Überwachung ZLO 5: Scrollytelling

Überwachung

Seit geraumer Zeit versuchen der Staat, aber auch Geheimdienste, von jeder Person überall Daten zu sammeln - bzw. sind schon erfolgreich und haben eine interne Datenbank aufgebaut, wo alle Informationen gespeichert sind. Datensammlung findet an verschiedensten Orten statt: von Kameras an jeder Ecke über Trojaner im Smartphone/Computer und über vernetzte Autos, die mit dem Hersteller kommunizieren. Doch was genau steckt dahinter? Datenschützer warnen vor "Big Data" - mit der Begründung, die eigenen Daten werden permanent gespeichert und können für beliebige Zwecke benutzt werden, ohne dass man davon etwas erfährt. Befürwörter hingegen sagen, dass man mit Big Data viel neues herausfinden kann - z.B. Analysen, mit denen man womöglich Krankheiten heilen kann.
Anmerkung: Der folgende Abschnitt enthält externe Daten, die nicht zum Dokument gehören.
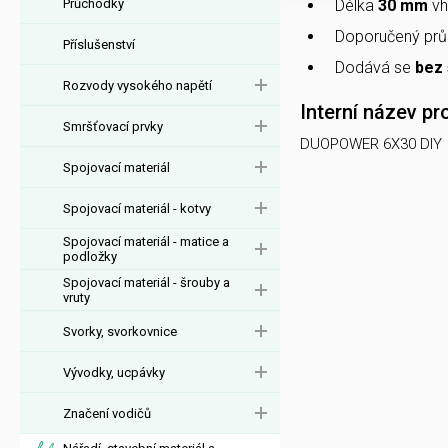
Průchodky
Délka
30 mm
vh
Doporučený prů
Příslušenství
Dodává se
bez
Rozvody vysokého napětí
Interní název pr
Smršťovací prvky
DUOPOWER 6X30 DIY
Spojovací materiál
Spojovací materiál - kotvy
Spojovací materiál - matice a
podložky
Spojovací materiál - šrouby a
vruty
Svorky, svorkovnice
Vývodky, ucpávky
Značení vodičů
Egal ob Pro oder Kontra: Big Data wird sicher unser Leben verändern.

Mit steigendem Terrorismus sollen Überwachungskameras Hilfe bei Aufklärungen sein. Doch sie sollen auch potenzielle Täter abschrecken, die etwas vorhaben - oder vorhatten. Jedoch können sie auch verwendet werden, um eine totale Überwachung zu ermöglichen, welches jeden Fussschritt von uns protokolliert.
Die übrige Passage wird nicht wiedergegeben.